* What you need to do: Once the pictures are set aside, copy everything else in the records exactly.

[[ Given records open ]]

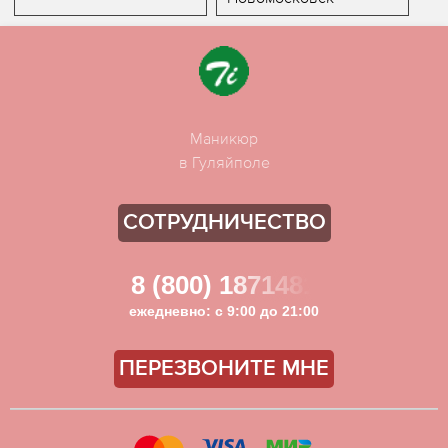
Маникюр
в Гуляйполе
СОТРУДНИЧЕСТВО
8 (800) 1871481
ежедневно: с 9:00 до 21:00
ПЕРЕЗВОНИТЕ МНЕ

[[ Given records closed ]]

* The completed task:
Маникюр
в Гуляйполе
СОТРУДНИЧЕСТВО
8 (800) 1871481
ежедневно: с 9:00 до 21:00
ПЕРЕЗВОНИТЕ МНЕ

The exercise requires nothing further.